— Action item —
Where a line of the entries holds the string "amendement", copy that line.

[Saved entries]
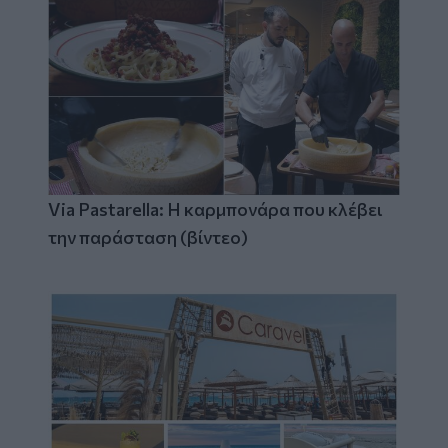
Via Pastarella: Η καρμπονάρα που κλέβει
την παράσταση (βίντεο)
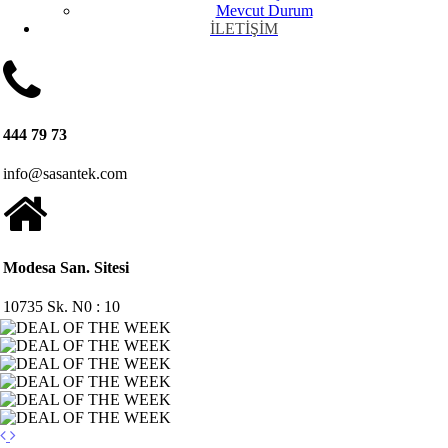
Mevcut Durum
İLETİŞİM
444 79 73
info@sasantek.com
Modesa San. Sitesi
10735 Sk. N0 : 10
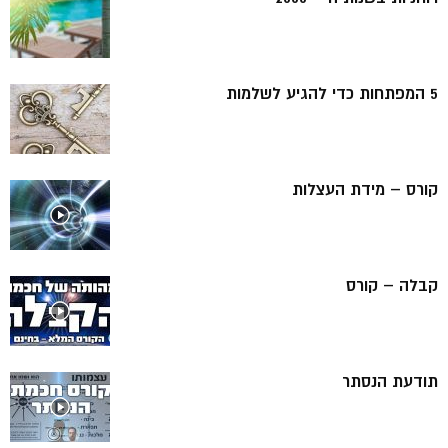
5 המפתחות כדי להגיע לשלמות
קורס – מידת העצלות
קבלה – קורס
תודעת הנסתר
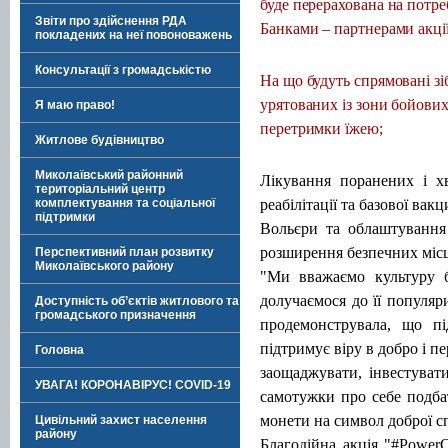
буде перерахована на потр
Звіти про здійснення РДА
Банками – партнерами акц
покладених на неї повоноважень
Консультації з громадськістю
На що будуть спрямовані зі
урятованих із зони бойових
Я маю право!
перетримки їжею;
Житлове будівництво
Миколаївський районний
Лікування поранених і хв
територіальний центр
реабілітації та базової вак
комплектування та соціальної
підтримки
Вольєри та облаштування 
розширення безпечних місць
Перспективний план розвитку
Миколаївського району
"Ми вважаємо культуру б
долучаємося до її популяри
Доступність об’єктів житлового та
громадського призначення
продемонструвала, що п
підтримує віру в добро і п
Головна
заощаджувати, інвестуват
УВАГА! КОРОНАВІРУС! COVID-19
самотужки про себе подбат
монети на символ доброї с
Цивільний захист населення
району
Благодійна акція "#Power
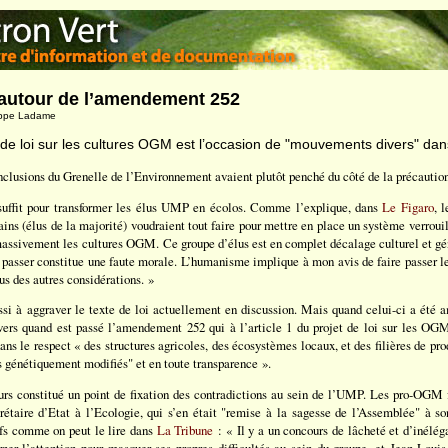
 autour de l’amendement 252
lippe Ladame
t de loi sur les cultures OGM est l’occasion de "mouvements divers" da
lusions du Grenelle de l’Environnement avaient plutôt penché du côté de la précaution
suffit pour transformer les élus UMP en écolos. Comme l’explique, dans
Le Figaro
, 
ains (élus de la majorité) voudraient tout faire pour mettre en place un système verrouil
massivement les cultures OGM. Ce groupe d’élus est en complet décalage culturel et gén
e passer constitue une faute morale. L’humanisme implique à mon avis de faire passer le
s des autres considérations. »
ssi à aggraver le texte de loi actuellement en discussion. Mais quand celui-ci a été
revers quand est passé l’amendement 252 qui à l’article 1 du projet de loi sur les O
ans le respect « des structures agricoles, des écosystèmes locaux, et des filières de p
s génétiquement modifiés" et en toute transparence ».
rs constitué un point de fixation des contradictions au sein de l’UMP. Les pro-OGM 
étaire d’Etat à l’Ecologie, qui s’en était "remise à la sagesse de l’Assemblée" à son
ifs comme on peut le lire dans
La Tribune
: « Il y a un concours de lâcheté et d’inélé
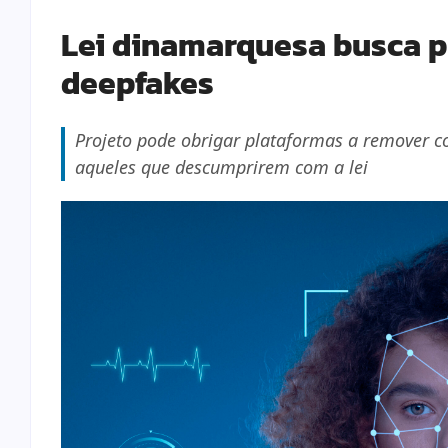
Lei dinamarquesa busca p
deepfakes
Projeto pode obrigar plataformas a remover c
aqueles que descumprirem com a lei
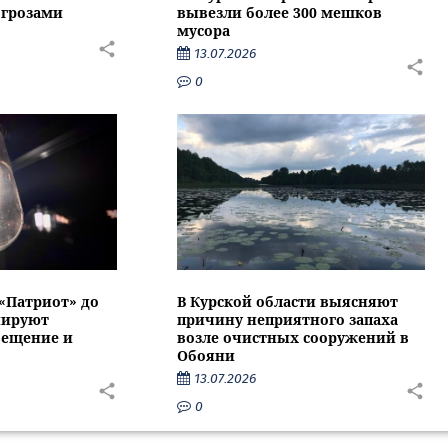
 грозами
вывезли более 300 мешков
мусора
13.07.2026
0
 «Патриот» до
В Курской области выясняют
нируют
причину неприятного запаха
вещение и
возле очистных сооружений в
Обояни
13.07.2026
0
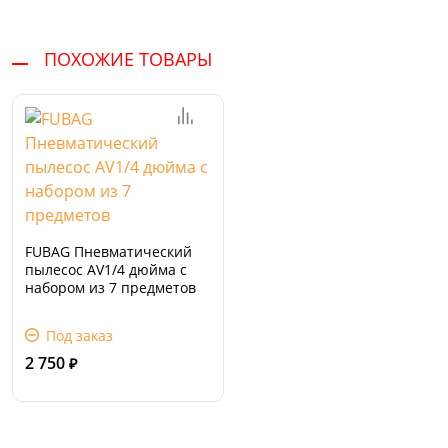
ПОХОЖИЕ ТОВАРЫ
FUBAG Пневматический
пылесос AV1/4 дюйма с
набором из 7 предметов
Под заказ
2 750
₽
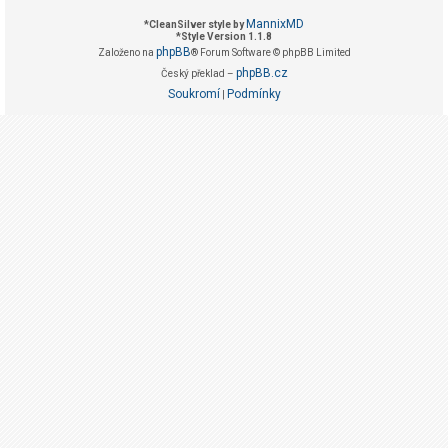
g
MannixMD
*
CleanSilver style by
i
*
Style Version 1.1.8
phpBB
Založeno na
® Forum Software © phpBB Limited
s
phpBB.cz
Český překlad –
t
Soukromí
Podmínky
|
r
o
v
a
t
F
A
Q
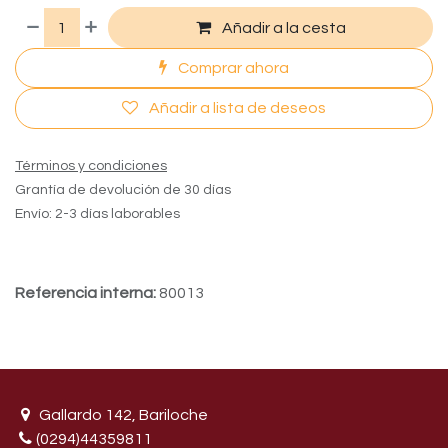
Añadir a la cesta
Comprar ahora
Añadir a lista de deseos
Términos y condiciones
Grantía de devolución de 30 días
Envío: 2-3 días laborables
Referencia interna:
80013
Gallardo 142, Bariloche
(0294)44359811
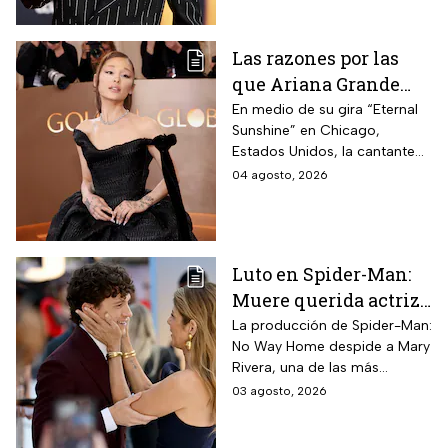
interpretado.
Las razones por las
que Ariana Grande
hará una pausa en su
En medio de su gira “Eternal
Sunshine” en Chicago,
carrera
Estados Unidos, la cantante
informó a sus fanáticos que
04 agosto, 2026
“se alejará de la atención
pública”
Luto en Spider-Man:
Muere querida actriz
por derrame cerebral;
La producción de Spider-Man:
No Way Home despide a Mary
esto se sabe
Rivera, una de las más
queridas actrices que dieron
03 agosto, 2026
vida a un personaje
entrañable en la saga de Tom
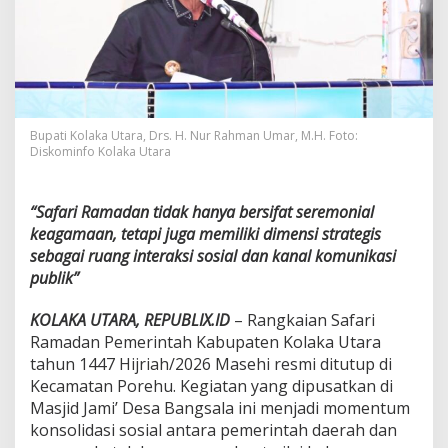
h
i
r
d
i
P
o
r
Bupati Kolaka Utara, Drs. H. Nur Rahman Umar, M.H. Foto:
e
Diskominfo Kolaka Utara
h
u
,
“Safari Ramadan tidak hanya bersifat seremonial
B
keagamaan, tetapi juga memiliki dimensi strategis
u
sebagai ruang interaksi sosial dan kanal komunikasi
p
publik”
a
t
i
KOLAKA UTARA, REPUBLIX.ID
– Rangkaian Safari
T
Ramadan Pemerintah Kabupaten Kolaka Utara
e
tahun 1447 Hijriah/2026 Masehi resmi ditutup di
k
Kecamatan Porehu. Kegiatan yang dipusatkan di
a
n
Masjid Jami’ Desa Bangsala ini menjadi momentum
k
konsolidasi sosial antara pemerintah daerah dan
a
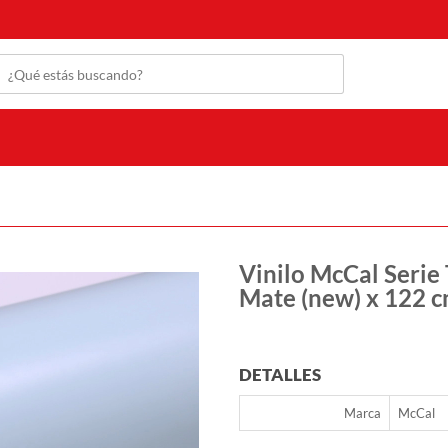
Vinilo McCal Serie
Mate (new) x 122 
DETALLES
Marca
McCal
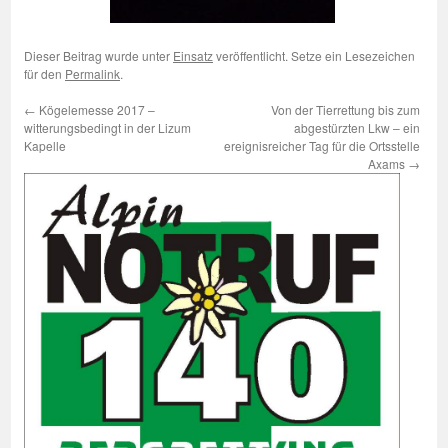
Dieser Beitrag wurde unter
Einsatz
veröffentlicht. Setze ein Lesezeichen
für den
Permalink
.
←
Kögelemesse 2017 –
Von der Tierrettung bis zum
witterungsbedingt in der Lizum
abgestürzten Lkw – ein
Kapelle
ereignisreicher Tag für die Ortsstelle
Axams
→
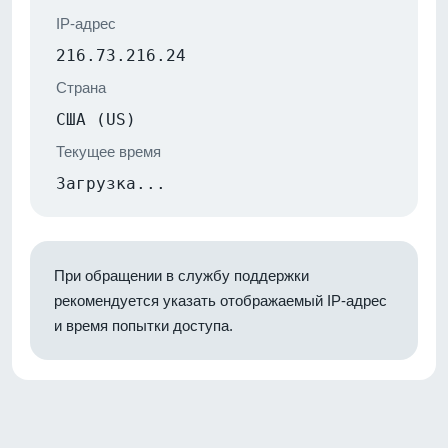
IP-адрес
216.73.216.24
Страна
США (US)
Текущее время
Загрузка...
При обращении в службу поддержки
рекомендуется указать отображаемый IP-адрес
и время попытки доступа.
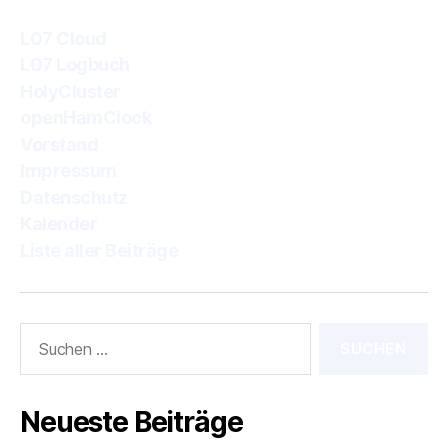
L07 Cloud
L07 Logbuch
HolyCluster
openHamClock
Vorstand
Impressum
Datenschutz
Kalender
Liste aller Beiträge
Suchen
nach:
Neueste Beiträge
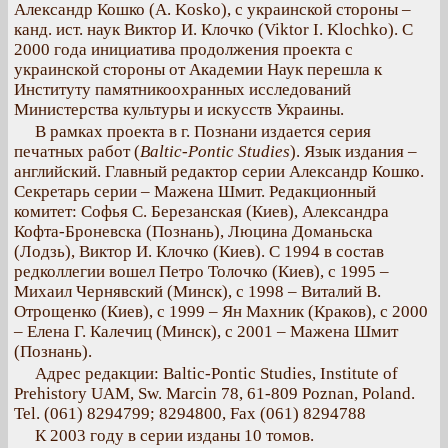
Александр Кошко (A. Kosko), с украинской стороны –
канд. ист. наук Виктор И. Клочко (Viktor I. Klochko). С
2000 года инициатива продолжения проекта с
украинской стороны от Академии Наук перешла к
Институту памятникоохранных исследований
Министерства культуры и искусств Украины.
В рамках проекта в г. Познани издается серия
печатных работ (
Baltic-Pontic Studies
). Язык издания –
английский. Главный редактор серии Александр Кошко.
Секретарь серии – Мажена Шмит. Редакционный
комитет: Софья С. Березанская (Киев), Александра
Кофта-Броневска (Познань), Люцина Доманьска
(Лодзь), Виктор И. Клочко (Киев). С 1994 в состав
редколлегии вошел Петро Толочко (Киев), с 1995 –
Михаил Чернявский (Минск), c 1998 – Виталий В.
Отрощенко (Киев), с 1999 – Ян Махник (Краков), с 2000
– Елена Г. Калечиц (Минск), с 2001 – Мажена Шмит
(Познань).
Адрес редакции: Baltic-Pontic Studies, Institute of
Prehistory UAM, Sw. Marcin 78, 61-809 Poznan, Poland.
Tel. (061) 8294799; 8294800, Fax (061) 8294788
К 2003 году в серии изданы 10 томов.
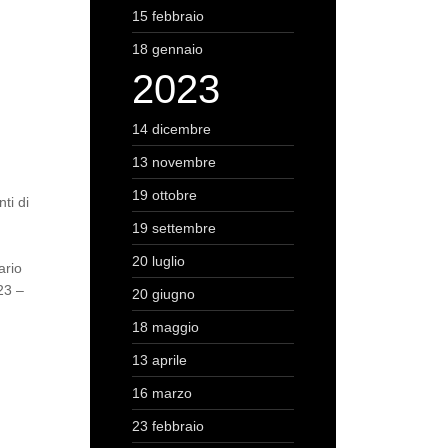
15 febbraio
18 gennaio
2023
14 dicembre
13 novembre
19 ottobre
ti di
19 settembre
20 luglio
ario
23 –
20 giugno
18 maggio
13 aprile
16 marzo
23 febbraio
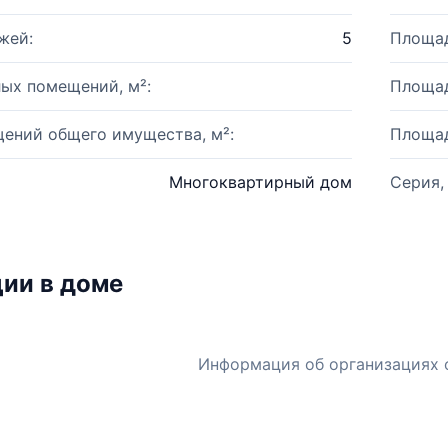
жей:
5
Площад
ых помещений, м²:
Площад
ений общего имущества, м²:
Площад
Многоквартирный дом
Серия,
ии в доме
Информация об организациях 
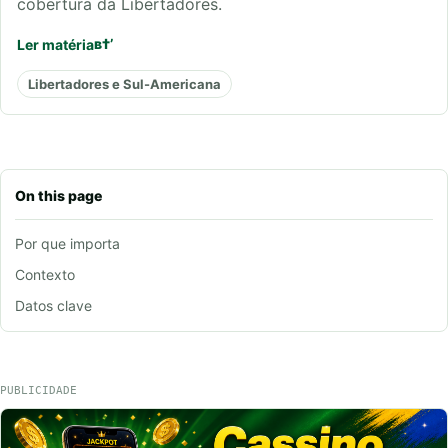
cobertura da Libertadores.
Ler matéria
Libertadores e Sul-Americana
On this page
Por que importa
Contexto
Datos clave
PUBLICIDADE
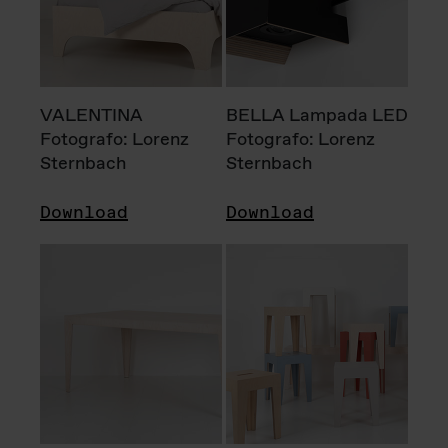
VALENTINA
BELLA Lampada LED
Fotografo: Lorenz
Fotografo: Lorenz
Sternbach
Sternbach
Download
Download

— Answer area —
 autour de l’amendement 252
revers quand est passé l’amendement 252 qui à l’article 1 du projet de loi sur les O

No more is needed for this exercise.